RoboHive provides a custom logger to facilitate working with grouped data. Logger consists of a name for the logs, group for organizing the data, and dataset for storing data. Attached below is logger's general schema -

name: {
    group{g1: dataset{k1:v1}, dataset{k2:v2}, ...}
    group{g2: dataset{kx:vx}, dataset{ky:vy}, ...}
    ...
}

Let's understand RoboHive's Logger details using its most common use case -- i.e. recording Robot trajectories.

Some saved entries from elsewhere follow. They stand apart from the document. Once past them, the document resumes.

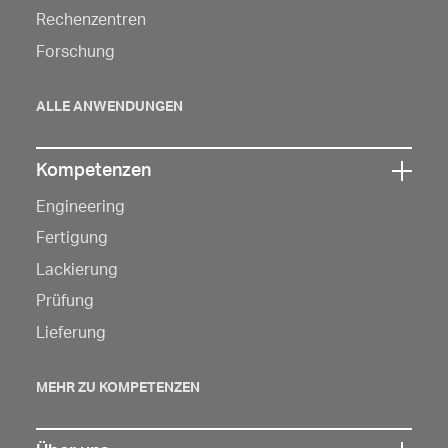
die
Rechenzentren
Navigation
Forschung
zu
öffnen
ALLE ANWENDUNGEN
Kompetenzen
Klicken
Engineering
Sie
hier,
Fertigung
um
Lackierung
die
Prüfung
Navigation
Lieferung
zu
öffnen
MEHR ZU KOMPETENZEN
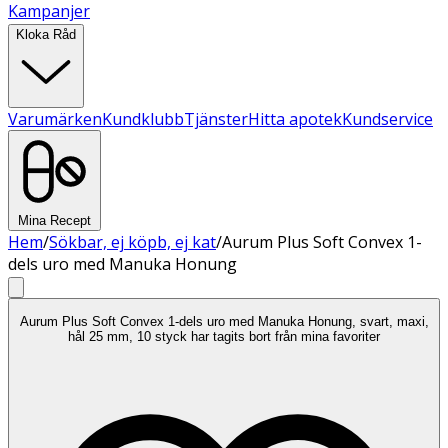
Kampanjer
Kloka Råd
Varumärken
Kundklubb
Tjänster
Hitta apotek
Kundservice
Mina Recept
Hem
/
Sökbar, ej köpb, ej kat
/
Aurum Plus Soft Convex 1-
dels uro med Manuka Honung
Aurum Plus Soft Convex 1-dels uro med Manuka Honung, svart, maxi,
hål 25 mm, 10 styck har tagits bort från mina favoriter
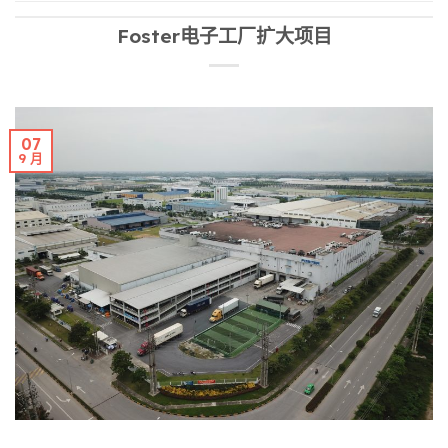
Foster电子工厂扩大项目
07
9 月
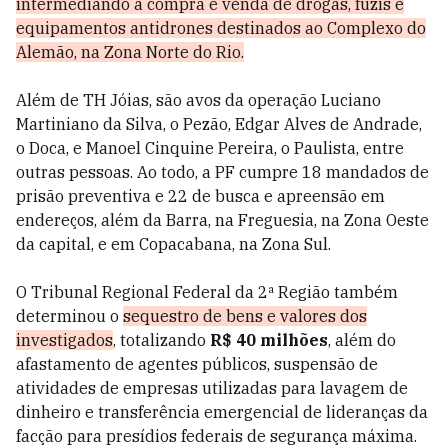
intermediando a compra e venda de drogas, fuzis e
equipamentos antidrones destinados ao Complexo do
Alemão, na Zona Norte do Rio.
Além de TH Jóias, são avos da operação Luciano
Martiniano da Silva, o Pezão, Edgar Alves de Andrade,
o Doca, e Manoel Cinquine Pereira, o Paulista, entre
outras pessoas. Ao todo, a PF cumpre 18 mandados de
prisão preventiva e 22 de busca e apreensão em
endereços, além da Barra, na Freguesia, na Zona Oeste
da capital, e em Copacabana, na Zona Sul.
O Tribunal Regional Federal da 2ª Região também
determinou o
sequestro de bens e valores dos
investigados
, totalizando
R$ 40 milhões
, além do
afastamento de agentes públicos, suspensão de
atividades de empresas utilizadas para lavagem de
dinheiro e transferência emergencial de lideranças da
facção para presídios federais de segurança máxima.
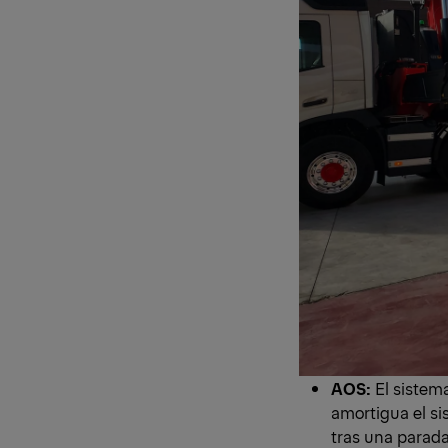
AOS:
El siste
amortigua el si
tras una parada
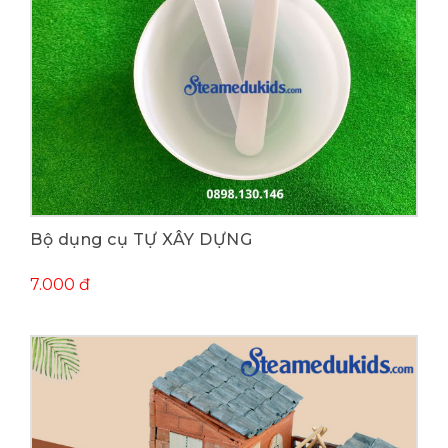
Mua ngay
Bộ dụng cụ TỰ XÂY DỰNG
7.000 đ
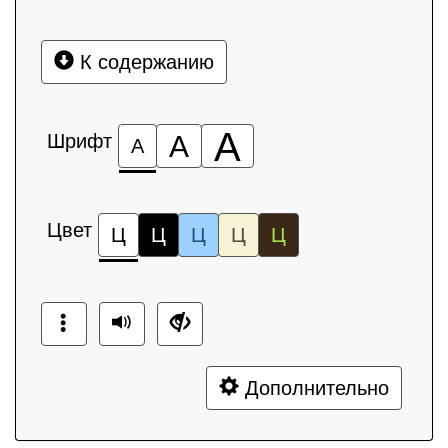
К содержанию
А
Шрифт
А
А
Цвет
Ц
Ц
Ц
Ц
Ц
Дополнительно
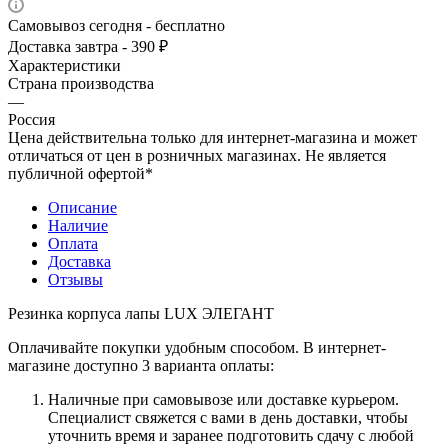
Самовывоз сегодня - бесплатно
Доставка завтра - 390 ₽
Характеристики
Страна производства
—
Россия
Цена действительна только для интернет-магазина и может
отличаться от цен в розничных магазинах. Не является
публичной офертой*
Описание
Наличие
Оплата
Доставка
Отзывы
Резинка корпуса лапы LUX ЭЛЕГАНТ
Оплачивайте покупки удобным способом. В интернет-
магазине доступно 3 варианта оплаты:
Наличные при самовывозе или доставке курьером.
Специалист свяжется с вами в день доставки, чтобы
уточнить время и заранее подготовить сдачу с любой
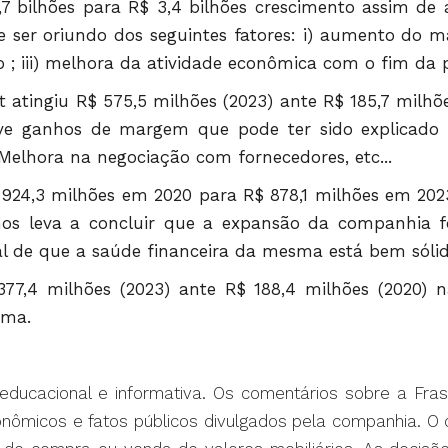
1,7 bilhões para R$ 3,4 bilhões crescimento assim 
ser oriundo dos seguintes fatores: i) aumento do ma
; iii) melhora da atividade econômica com o fim da p
tingiu R$ 575,5 milhões (2023) ante R$ 185,7 milhõ
uve ganhos de margem que pode ter sido explicado 
) Melhora na negociação com fornecedores, etc...
 924,3 milhões em 2020 para R$ 878,1 milhões em 202
 nos leva a concluir que a expansão da companhia 
al de que a saúde financeira da mesma está bem sólid
 377,4 milhões (2023) ante R$ 188,4 milhões (2020) 
ima.
 educacional e informativa. Os comentários sobre a Fra
conômicos e fatos públicos divulgados pela companhia. 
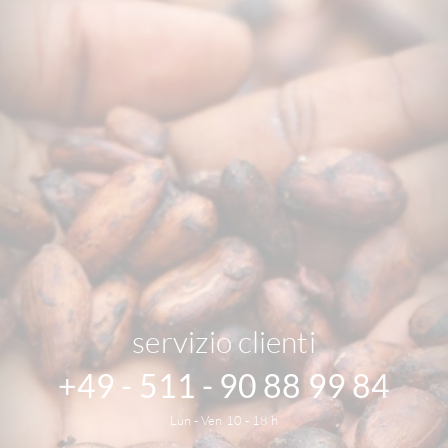
servizio clienti
+49 - 511 - 90 88 99 84
Lun - Ven 10 - 18 h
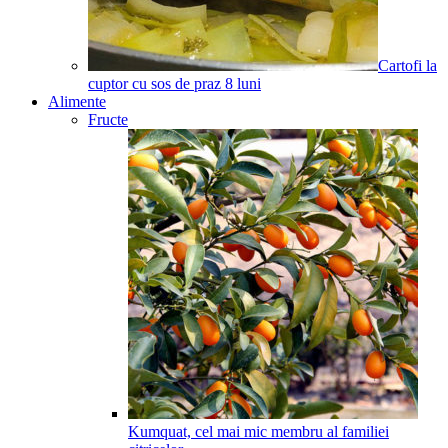
Cartofi la
cuptor cu sos de praz
8
luni
Alimente
Fructe
Kumquat, cel mai mic membru al familiei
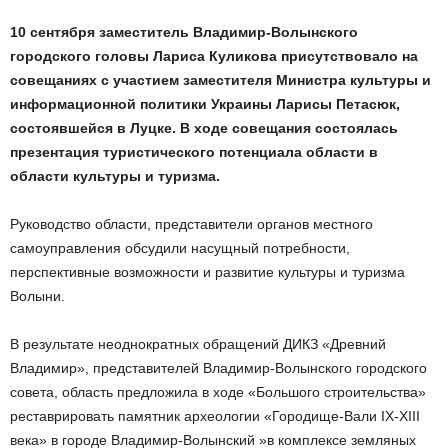
10 сентября заместитель Владимир-Волынского
городского головы Лариса Куликова присутствовало на
совещаниях с участием заместителя Министра культуры и
информационной политики Украины Ларисы Петасюк,
состоявшейся в Луцке. В ходе совещания состоялась
презентация туристического потенциала области в
области культуры и туризма.
Руководство области, представители органов местного
самоуправления обсудили насущный потребности,
перспективные возможности и развитие культуры и туризма
Волыни.
В результате неоднократных обращений ДИКЗ «Древний
Владимир», представителей Владимир-Волынского городского
совета, область предложила в ходе «Большого строительства»
реставрировать памятник археологии «Городище-Вали IX-XIII
века» в городе Владимир-Волынский »в комплексе земляных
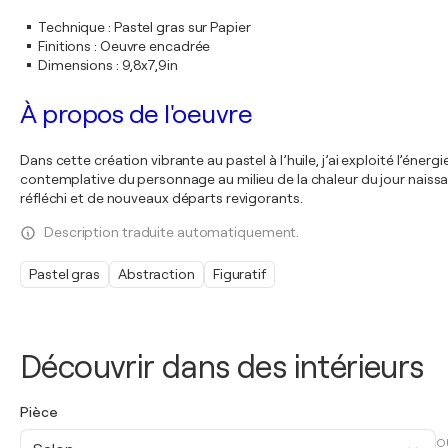
Technique
:
Pastel gras sur Papier
Finitions
:
Oeuvre encadrée
Dimensions
:
9,8x7,9in
À propos de l'oeuvre
Dans cette création vibrante au pastel à l’huile, j’ai exploité l’éne
contemplative du personnage au milieu de la chaleur du jour naiss
réfléchi et de nouveaux départs revigorants.
Description traduite automatiquement.
Pastel gras
Abstraction
Figuratif
Découvrir dans des intérieurs
Pièce
O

Robot Trajectories (Rollouts)

Robot trajectories, known as rollouts, are represented in RoboHive as time aligned Tuples. Note that for a trajectory of horizon h we will have h+1 tuples to account for the initial and the final states. We record the last actions as NaN

<t(0)   : s(0),     a(0)>
<t(1)   : s(1),     a(1)>
...
<t(h-1) : s(h-1),   a(h-1)>
<t(h)   : s(h),     NaN>

Robot Trajectories (Rollouts) in RoboHive Logger

While recording Robot Trajectories using RoboHive's logger, each trajectory will form a group (Rollout0,Rollout1,...), and each variable being logged will make a dataset(sensor, action,...)

Rollouts_name: {
    group{Rollout0: dataset{sensor:v1}, dataset{action:v2}, ...}
    group{Rollout1: dataset{sensor:vx}, dataset{action:vy}, ...}
    ...
}

Note that this is a special case of RoboHive logger as:

  1. Dataset names (sensor, action) are the same across Rollout. RoboHive logger can have different names across different groups in its most generic case.
  2. All datasets will be of similar sizes as robot trajectories are time-aligned. RoboHive logger can have different dataset lengths within and across different groups in its most generic case.

Logger Usage:

1. Record rollouts

Record grouped datasets as they are generated

from mj_envs.logger.grouped_datasets import Trace as Trace
import numpy as np

# create logger
trace = Trace("TeleOp Trajectories")

# start a new Rollout
for i_rollout in range(num_rollouts):

    # create group for the Rollout
    group_key='Rollout'+str(i_rollout);
    trace.create_group(group_key)

    # record Rollout
    for t in range(10):

        # add values to the dataset
        datum_dict = dict(
                    time=0.001*t,
                    observations=np.rand.uniform(10),
                    actions=np.rand.uniform(5),
                    rewards=np.rand.uniform(1),
                )
        trace.append_datums(group_key=group_key,dataset_key_val=datum_dict)

    # Verify length of all datasets and save logs
    trace.save("demo_rollout.h5", verify_length=True)

2. Playback Rollout

Playback the rollout again in an open loop on the environment.

3. Render logs

Render the rollout to visualize the outcome.